The name "swamp pink" just doesn't do Helonias bullata justice. Yes, this species grows in wetlands and yes, the flowers are indeed pink. However, seeing one of these beauties in person will help you realize that the grandeur of such a plant cannot be summed up by any title. Sadly, if we continue to treat wetlands with rampant disregard, future generations will only see one of these plants in the pages of a book or in an internet photo album.
As stated, swamp pink is a plant of wet places. Not just any old wetland will do. Swamp pink requires a very stable water table with a water line that rests just below the dense rosette of strap-like leaves. At one time, such conditions allowed this species to be found from Staten Island, New York all the way south to Georgia. There is even a disjunct population located in the Southern Appalachains. It has since been reduced to a mere fraction of its range and now only occurs in a handful of areas in New Jersey, Delaware, Maryland, Virginia, North Carolina, South Carolina, and Georgia.

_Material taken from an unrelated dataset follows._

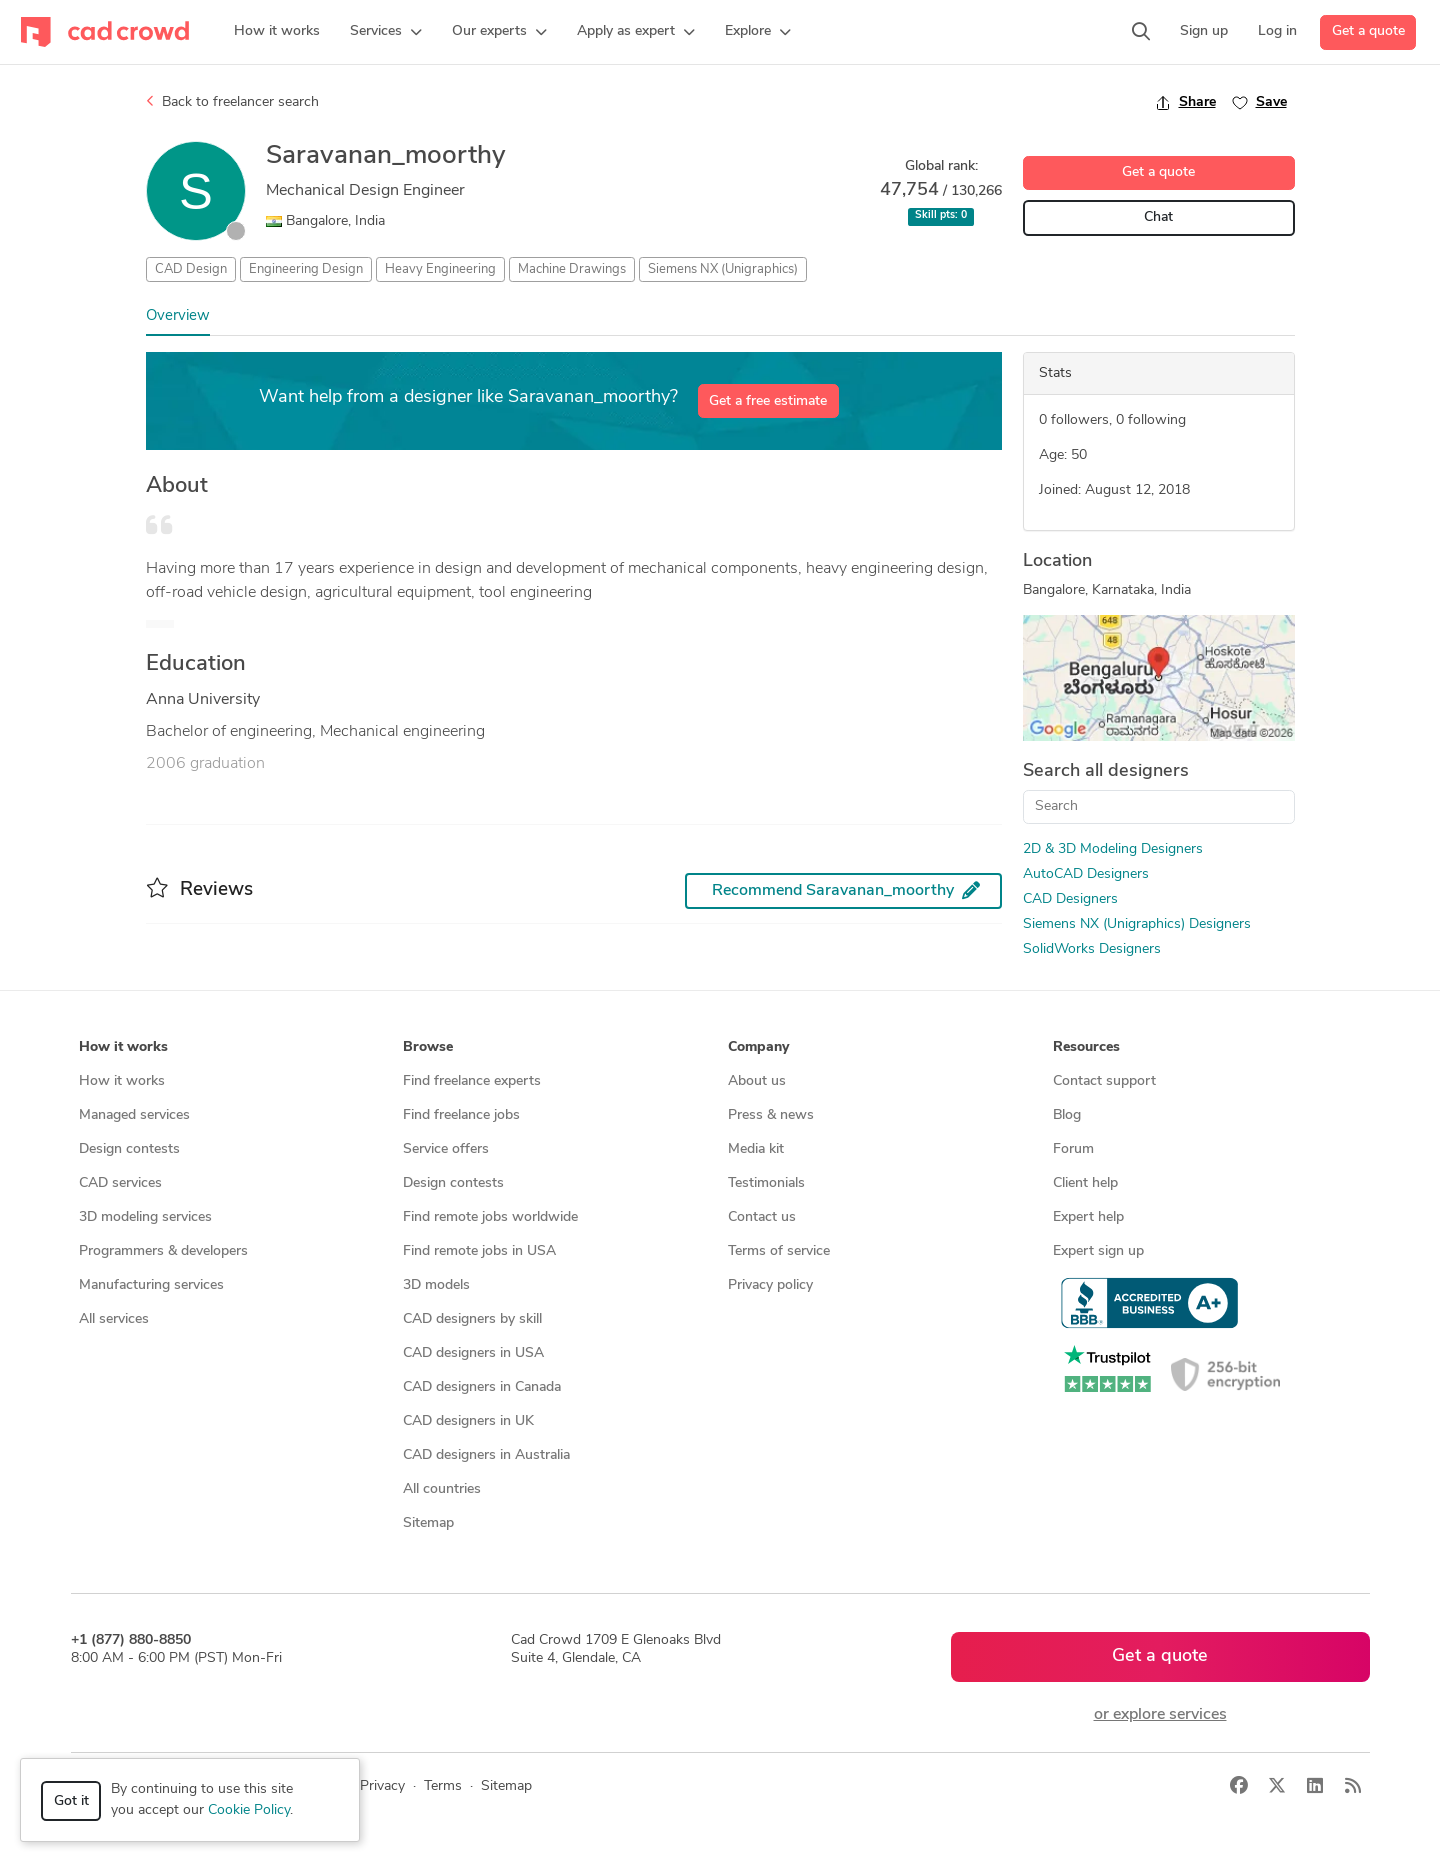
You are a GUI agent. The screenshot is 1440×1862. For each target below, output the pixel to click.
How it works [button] (123, 1047)
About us (757, 1081)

There are two major threats to the further survival of this species - wetland destruction and poaching. Because it is a magnificent looking plant, greedy folk decide it would look better in their garden. Sadly, swamp pink does not transplant well and plants rarely survive the ordeal. Far more deadly to this species is a loss of habitat. It isn't just outright destruction of wetlands either. Alterations in the hydrology that stem from increased runoff and poor wetland buffering can cause entire populations to die off.
Both seed production and germination rates are low for this species. What's more, viable seeds suffer from minuscule dispersal distances. Because of this, establishment of new populations can be difficult. Also, since most reproduction is clonal, the gene pools of many extant populations are quite shallow. The plight of the swamp pink really brings meaning to the cultural meme "this is why we can't have nice things."